The movement to decriminalize drug use gained a major ally. The Republic of Mexico decriminalized possession of small amounts of marijuana, cocaine, heroin and other drugs. Drug rehabilitation, rather than punishment, is now “encouraged,” and a third drug possession offense will subject the offender to drug treatment, although no way to enforce that provision was written into the new law.

Personal use is defined as possession of less than 5 grams of marijuana, ½ gram of cocaine, 50 milligrams of heroin, 40 milligrams of methamphetamine and 0.015 milligrams of LSD.

The Mexican government enacted the law in an effort to combat organized drug crime, but as the demand for the drugs is almost entirely coming from north of their border, the law won’t dent cartel profits anytime soon.

Nov92009

Are Juveniles Lawfully Subject to Life without Parole?

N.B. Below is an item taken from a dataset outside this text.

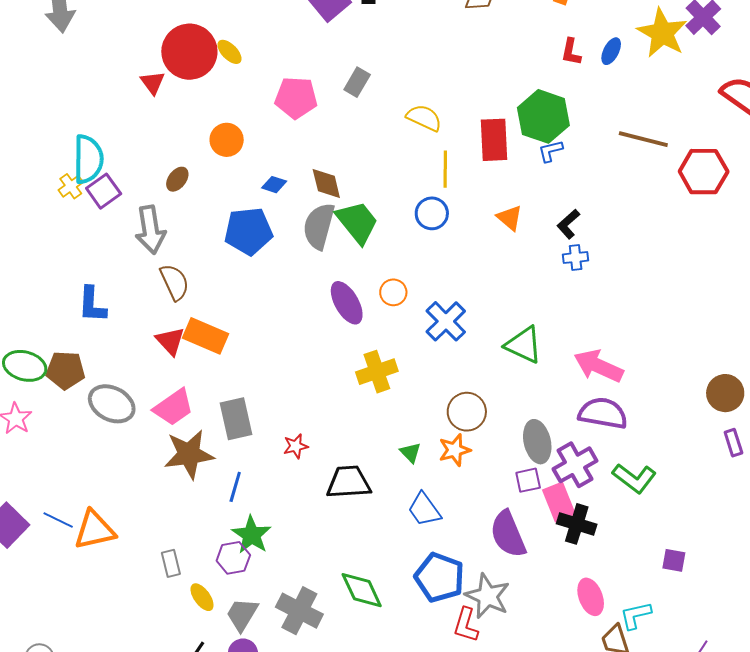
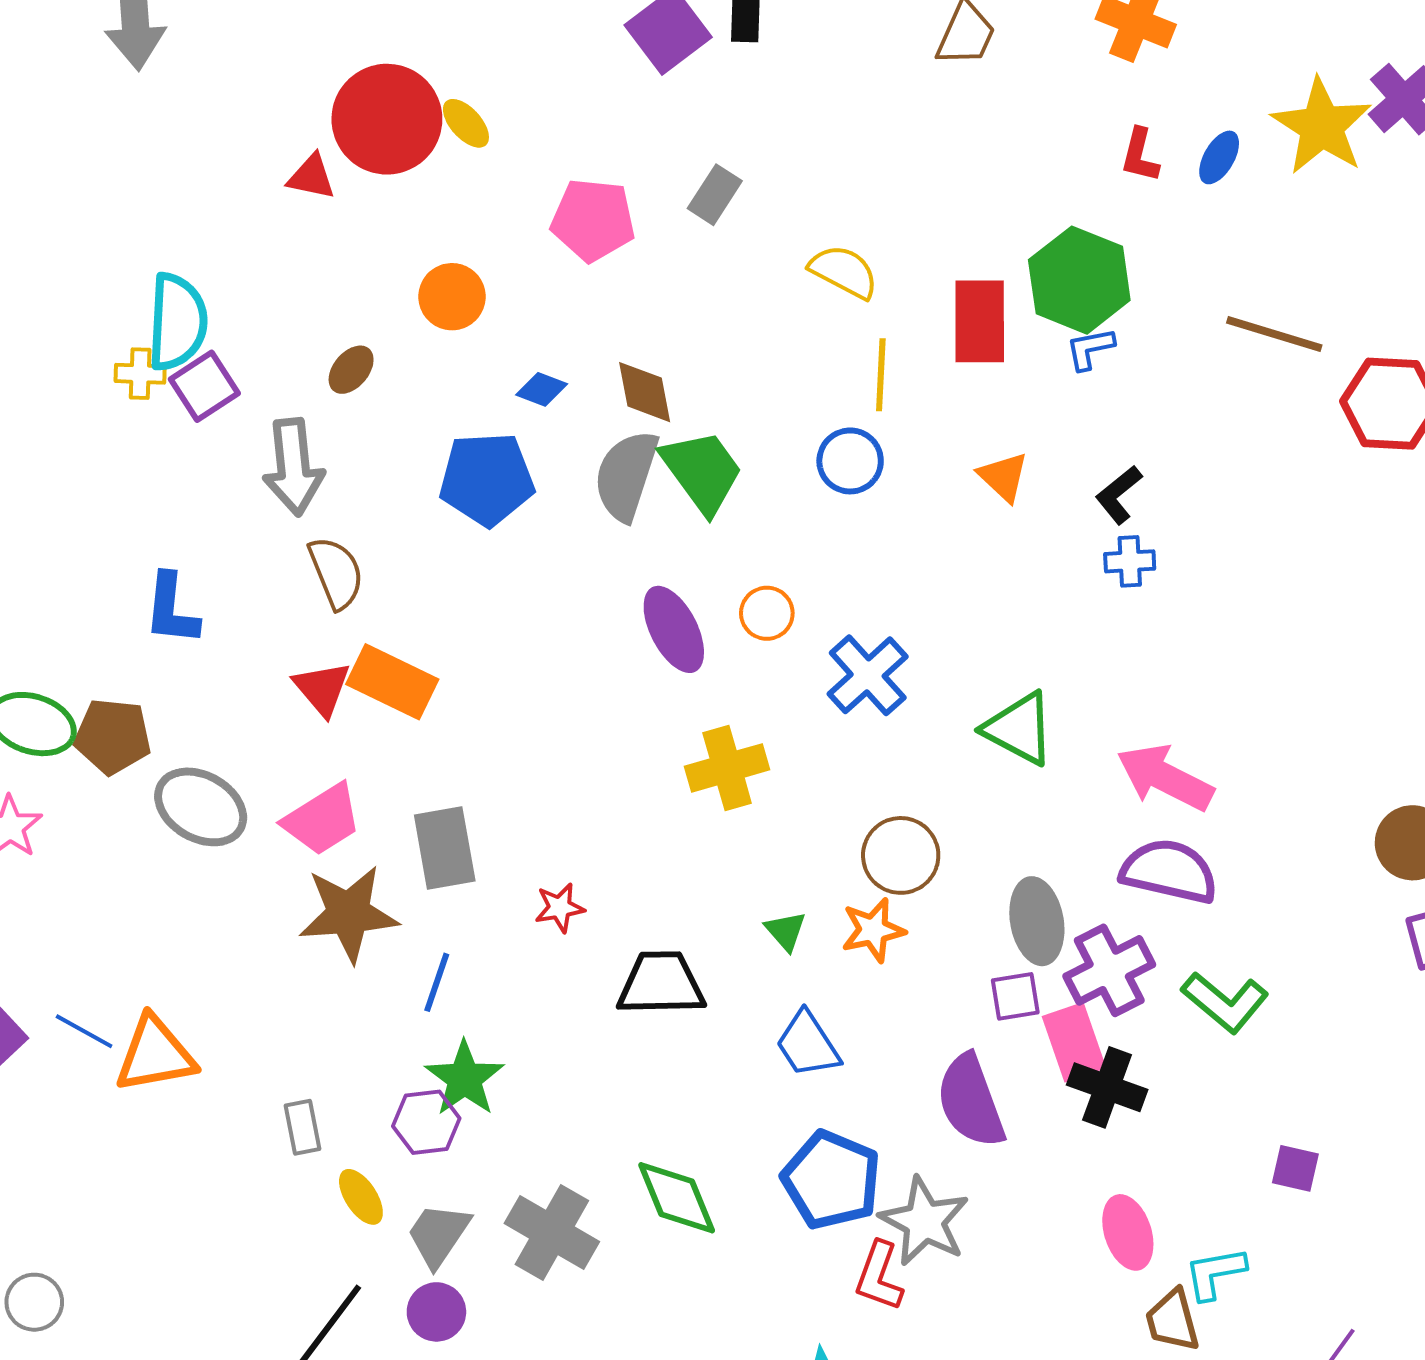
red triangle: (153, 83) -> (311, 177), turned -44
yellow cross: (71, 186) -> (140, 374), turned 35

The United States Supreme Court will entertain oral argument today on the issue of whether a life sentence without parole for a juvenile offender convicted of a non-murder offense violates the Eight Amendment’s prohibition on cruel and unusual punishment. The Court has already decided that juveniles are not subject to the death penalty.

Terrence Graham was 16 years old when he was convicted of burglary and attempted armed robbery. He received a one year sentence. Shortly after his release he earned a sentence of life without parole upon being convicted of armed residential burglary and robbery. His criminal defense lawyers argued on appeal that the life sentence, for any juvenile, constitutes cruel and unusual punishment.

In 2005, the Supreme Court issued a deeply divided opinion when deciding that juveniles cannot be executed. The composition of the Court, of course, has changed radically in the last several years.  Mr. Graham may have wished for a speedier appeal process. Oral arguments in his case, and a transcript of the arguments, will be available at http://www.oyez.com.

Nov82009

Criminal Court Diversion for Combat Veterans

The San Diego County Public Defender’s, together with private criminal defense lawyers and local veterans groups, is reportedly putting together a legislative proposal for the diversion of criminal cases for combat veterans. The Penal Code already provides for alternative sentencing for combat veterans suffering from post traumatic stress disorder (PTSD), substance abuse, or psychological problems stemming from “serving in a combat theatre in the United States Military.” The new proposal would go much further in allowing for the diversion of criminal charges for qualifying veterans in the same way that diversion operates for non-violent drug possession offenses. Typically, a diversion qualified drug defendant pleads guilty and sentencing is deferred while the defendant is ordered to complete a treatment program and stay out of trouble for at least 18 months. After successful diversion, the guilty plea is withdrawn and the “arrest is deemed never to have occurred.” Combat veterans who suffer from the above mentioned problems would be allowed diversion in a wide range of cases, from petty theft and burglary to domestic violence. The San Diego criminal justice system has accommodated Vietnam veterans subject to minor prosecutions in the annual Stand Down Court. Accommodating all combat veterans for a broader range of cases is the stated goal of the defense bar. To succeed, the proposal would likely need the support of Office of the District Attorney and law enforcement groups. Hopefully all parties can agree that diversion for combat veterans is in the interests of justice.